Therapy is directed at controlling clinical signs of CHF, resolving any significant arrhythmias, sterilizing the lesion, and eliminating the spread of infection. The heart failure may be extreme and intractable if the aortic valve is significantly involved; the prognosis is grave in these cases. The prognosis is much more favourable when infection is mild and limited to one of the AV valves. Controlling heart failure requires the use of diuretics such as furosemide, ACE inhibitors, and, where myocardial failure or supraventricular arrhythmias are present, digoxin. Initially, parenteral antibiotics are indicated for 1-2 wk (which may be cost prohibitive), followed by oral antibiotics for 6-8 wk. Initial broad-spectrum bactericidal antibiotics (ampicillin and gentamicin or cephalothin and gentamicin) should be used and changed, if needed, based on sensitivity studies. Renal function should be monitored with gentamicin therapy. Fluoroquinolones such as enrofloxacin may be considered as an alternative to aminoglycosides if renal failure occurs. The prognosis is poor in most dogs. Those that respond to therapy will likely require long-term cardiac medications (eg, diuretics, vasodilators, digoxin) and frequent re-evaluations. In large animals, rifampin (5 mg/kg, PO, bid), together with another broad-spectrum antibiotic, has been demonstrated to improve short-term outlook.
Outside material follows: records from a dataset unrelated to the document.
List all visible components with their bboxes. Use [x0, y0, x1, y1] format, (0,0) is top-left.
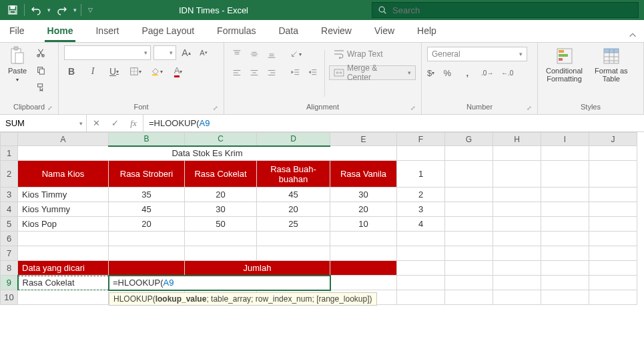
cut-button[interactable] [33, 45, 48, 60]
qat-customize-icon[interactable]: ▽ [85, 7, 95, 13]
cell-e3[interactable]: 30 [330, 188, 397, 202]
tab-page-layout[interactable]: Page Layout [139, 21, 197, 42]
collapse-ribbon-icon[interactable] [628, 31, 637, 42]
tab-review[interactable]: Review [318, 21, 354, 42]
hdr-stroberi[interactable]: Rasa Stroberi [109, 161, 185, 188]
col-header-b[interactable]: B [109, 133, 185, 146]
cell-c5[interactable]: 50 [185, 217, 257, 232]
cell-a4[interactable]: Kios Yummy [18, 202, 109, 217]
row-header-6[interactable]: 6 [1, 232, 18, 246]
search-input[interactable] [392, 5, 633, 15]
cell-title[interactable]: Data Stok Es Krim [18, 146, 397, 161]
row-header-5[interactable]: 5 [1, 217, 18, 232]
worksheet-grid[interactable]: A B C D E F G H I J 1 Data Stok Es Krim … [0, 132, 644, 305]
cell-d5[interactable]: 25 [257, 217, 330, 232]
cell-f3[interactable]: 2 [397, 188, 445, 202]
merge-center-button[interactable]: Merge & Center ▾ [329, 65, 416, 80]
hdr-buah[interactable]: Rasa Buah-buahan [257, 161, 330, 188]
increase-decimal-button[interactable]: .0→ [480, 65, 495, 80]
cell-f5[interactable]: 4 [397, 217, 445, 232]
number-launcher-icon[interactable]: ⤢ [527, 105, 532, 111]
hdr-cokelat[interactable]: Rasa Cokelat [185, 161, 257, 188]
save-button[interactable] [5, 3, 20, 17]
col-header-j[interactable]: J [589, 133, 637, 146]
cell-b5[interactable]: 20 [109, 217, 185, 232]
insert-function-button[interactable]: fx [124, 118, 143, 129]
cell-d3[interactable]: 45 [257, 188, 330, 202]
tab-insert[interactable]: Insert [93, 21, 121, 42]
namebox-dropdown-icon[interactable]: ▾ [77, 120, 86, 127]
align-middle-button[interactable] [247, 47, 262, 61]
fill-color-button[interactable]: ▾ [149, 64, 164, 79]
redo-dropdown-icon[interactable]: ▾ [73, 7, 77, 13]
align-right-button[interactable] [264, 65, 279, 80]
tab-file[interactable]: File [7, 21, 27, 42]
cell-b4[interactable]: 45 [109, 202, 185, 217]
number-format-combo[interactable]: General▾ [427, 47, 527, 61]
search-box[interactable] [372, 2, 639, 18]
row-header-7[interactable]: 7 [1, 246, 18, 261]
row-header-1[interactable]: 1 [1, 146, 18, 161]
cell-f4[interactable]: 3 [397, 202, 445, 217]
row-header-9[interactable]: 9 [1, 276, 18, 290]
borders-button[interactable]: ▾ [128, 64, 143, 79]
align-top-button[interactable] [230, 47, 244, 61]
format-as-table-button[interactable]: Format as Table [592, 45, 631, 84]
cell-b3[interactable]: 35 [109, 188, 185, 202]
cell-a9[interactable]: Rasa Cokelat [18, 276, 109, 290]
decrease-indent-button[interactable] [288, 65, 303, 80]
align-bottom-button[interactable] [264, 47, 279, 61]
font-size-combo[interactable]: ▾ [153, 45, 176, 60]
name-box-input[interactable] [0, 118, 77, 128]
cell-c3[interactable]: 20 [185, 188, 257, 202]
enter-formula-button[interactable]: ✓ [105, 118, 124, 128]
alignment-launcher-icon[interactable]: ⤢ [410, 105, 416, 111]
tab-data[interactable]: Data [276, 21, 301, 42]
redo-button[interactable] [55, 3, 69, 17]
undo-dropdown-icon[interactable]: ▾ [47, 7, 51, 13]
cell-e5[interactable]: 10 [330, 217, 397, 232]
cell-a5[interactable]: Kios Pop [18, 217, 109, 232]
col-header-f[interactable]: F [397, 133, 445, 146]
percent-button[interactable]: % [440, 65, 454, 80]
cell-e8[interactable] [330, 261, 397, 276]
cell-e4[interactable]: 20 [330, 202, 397, 217]
cell-a8[interactable]: Data yang dicari [18, 261, 109, 276]
col-header-d[interactable]: D [257, 133, 330, 146]
row-header-10[interactable]: 10 [1, 290, 18, 305]
cell-a3[interactable]: Kios Timmy [18, 188, 109, 202]
cell-b8[interactable] [109, 261, 185, 276]
cell-f2[interactable]: 1 [397, 161, 445, 188]
col-header-g[interactable]: G [445, 133, 493, 146]
hdr-nama-kios[interactable]: Nama Kios [18, 161, 109, 188]
formula-input[interactable]: =HLOOKUP(A9 [143, 115, 644, 131]
tab-view[interactable]: View [372, 21, 397, 42]
undo-button[interactable] [29, 3, 43, 17]
hdr-vanila[interactable]: Rasa Vanila [330, 161, 397, 188]
accounting-format-button[interactable]: $ ▾ [427, 65, 434, 80]
font-name-combo[interactable]: ▾ [64, 45, 151, 60]
copy-button[interactable] [33, 63, 48, 77]
cell-b9-editing[interactable]: =HLOOKUP(A9 HLOOKUP(lookup_value; table_… [109, 276, 330, 290]
font-launcher-icon[interactable]: ⤢ [213, 105, 218, 111]
decrease-font-button[interactable]: A▾ [196, 45, 211, 60]
increase-indent-button[interactable] [306, 65, 320, 80]
select-all-button[interactable] [1, 133, 18, 146]
cell-c4[interactable]: 30 [185, 202, 257, 217]
wrap-text-button[interactable]: Wrap Text [329, 47, 416, 61]
tab-home[interactable]: Home [45, 21, 76, 42]
clipboard-launcher-icon[interactable]: ⤢ [47, 105, 53, 111]
format-painter-button[interactable] [33, 80, 48, 95]
col-header-h[interactable]: H [493, 133, 541, 146]
row-header-8[interactable]: 8 [1, 261, 18, 276]
col-header-a[interactable]: A [18, 133, 109, 146]
row-header-2[interactable]: 2 [1, 161, 18, 188]
paste-button[interactable]: Paste▾ [5, 45, 29, 85]
col-header-e[interactable]: E [330, 133, 397, 146]
row-header-4[interactable]: 4 [1, 202, 18, 217]
align-center-button[interactable] [247, 65, 262, 80]
orientation-button[interactable]: ▾ [288, 47, 303, 61]
bold-button[interactable]: B [64, 64, 79, 79]
name-box[interactable]: ▾ [0, 115, 87, 131]
italic-button[interactable]: I [85, 64, 100, 79]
Aspirin (100 mg/kg, sid in ruminants and 17 mg/kg every other day in horses) or heparin (30 U/kg, SC, bid in ruminants and horses) may prevent further thrombus and vegetative growth in large animals.

Considering the poor clinical course, prevention is vital. When animals with predisposing cardiac disease (eg, subaortic stenosis, patent ductus arteriosus, ventricular septal defect, cyanotic congenital heart disease) are to be subjected to procedures with a potential to cause bacteremia (eg, dental scaling, tooth extractions), prophylactic use of a broad-spectrum antibiotic, although controversial, may be considered.